The most common mistake I see is people thinking that drone shots stand alone as compelling storytelling, because the perspective seems unique to them. But there’s so much bad drone footage out there now that people are getting more used to it and beginning to tune it out, so we’re at the point where people want some story or drama. Sequencing scenes, tying in music effectively, mixing in ground shots – you have to put it together in a coherent roll that’ll take the viewer on a bit of a journey and draw them in and keep their interest. Finally, there are some basic photography principles to follow – I can’t believe how often I see drone photos shot with no regard for the sun. The image quality is really poor.
What are the technical specs drone photographers – and those hiring them – should be seeking these days?
As far as DJI drones are concerned, anyone who is serious about doing commercial work is flying at least a Phantom 4 Pro, or an Inspire 1 Pro or Inspire 2. This is especially true when capturing still photos for use in print media, where image quality needs to be higher than for use on websites and in social media. A key distinction between the cameras on these drones and the ones on older or lesser drones is the size of the image sensor. The older ones use the same size sensors used in most point-and-shoot cameras (about 1/2″), while the more capable drone cameras have larger sensors (1″ or 4/3″).
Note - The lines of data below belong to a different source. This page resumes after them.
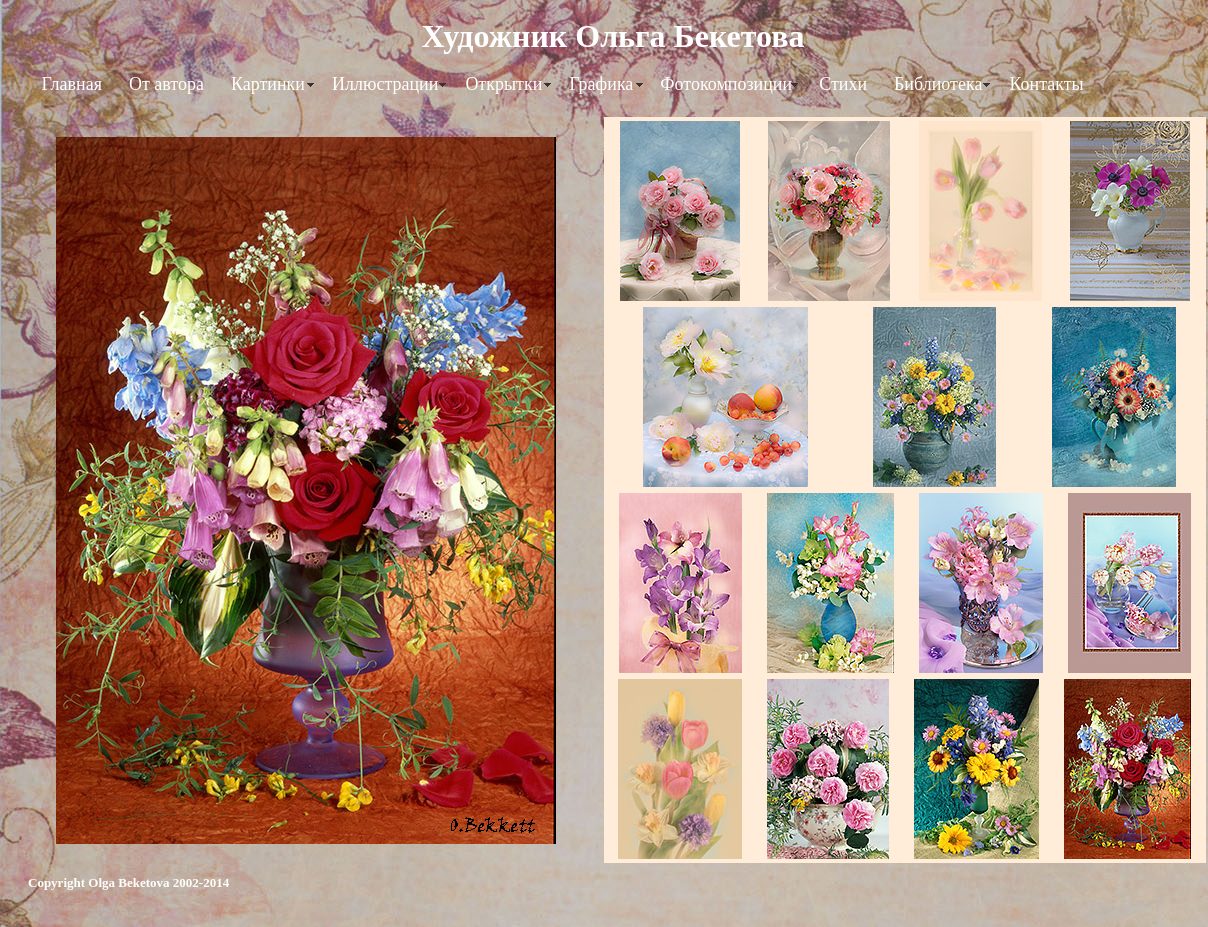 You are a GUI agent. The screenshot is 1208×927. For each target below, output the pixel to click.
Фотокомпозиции (726, 84)
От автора (166, 84)
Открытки (503, 84)
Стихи (843, 84)
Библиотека (938, 84)
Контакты (1046, 84)
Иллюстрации (385, 84)
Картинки (268, 84)
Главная (72, 84)
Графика (601, 84)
Generally speaking, image quality and low-light performance improve as sensor size increases. The lens quality is also better in the drones I’ve mentioned above. Phantom 3 Pro drones were great flying camera platforms when they came out, creating better stills than the best GoPros at the time, and almost as good video. But they are now pretty behind the times, using small sensors and inferior lenses. There are also older Inspire 1 drones out there whose “X3” camera is essentially the same as the camera in a Phantom 3 Pro.
Of course, the photographer’s skills are more important than just the camera itself. Just as a great photographer can often take a better picture with a cell phone camera than a poor photographer might take with a $3,000 dSLR he or she does not know how to use, a great drone photographer with a Phantom 3 might deliver better results than a poor photographer who’s using an Inspire 2 with X5s camera. So, it’s really most important to look at the quality of the work, rather than just the equipment itself.
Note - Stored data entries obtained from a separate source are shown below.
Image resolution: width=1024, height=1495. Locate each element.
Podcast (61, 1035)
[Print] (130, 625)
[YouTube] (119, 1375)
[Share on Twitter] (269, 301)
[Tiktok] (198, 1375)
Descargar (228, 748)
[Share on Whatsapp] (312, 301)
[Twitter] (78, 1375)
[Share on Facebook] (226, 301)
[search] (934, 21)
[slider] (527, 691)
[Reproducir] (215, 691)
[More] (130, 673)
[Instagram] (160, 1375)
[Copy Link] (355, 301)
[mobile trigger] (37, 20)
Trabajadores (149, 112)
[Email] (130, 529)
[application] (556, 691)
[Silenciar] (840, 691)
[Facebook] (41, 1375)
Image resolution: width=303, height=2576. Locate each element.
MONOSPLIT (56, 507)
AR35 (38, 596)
Is drone photography being overused at this point?
I think done right, especially if there’s architecture involved, even if it’s a one story building, a drone can provide a valuable perspective. But the easy mistake to make is going up and showing context that you don’t want to show. If your resort is next to a trailer park or a quarry and you’re marketing it as a high-end property, it’s not a good idea to show it from that angle. A second example would be if you have a building that looks wonderful from a ground perspective, but has a flat roof with a bunch of ugly equipment, stains, and debris on top.
I hear people say “I’m supposed to shoot drone footage here,” so they fly around the building and technically capture drone footage, but don’t show any aspects of the building that would make anyone want to go there. It’s purely gratuitous at that point.
What do you think the best way to capture a wedding would be?
The key thing with wedding drone photography is to capture the setting, and to do it in a way that isn’t obtrusive. You typically don’t want to be buzzing around during the ceremony itself, unless the couple really wants that. It’s usually better to get a little farther away and get a shot where you can clearly see that there’s a wedding party there, but that they’re overlooking the golf course or ocean. The role of the drone is to capture context – just far enough away to show the setting beautifully.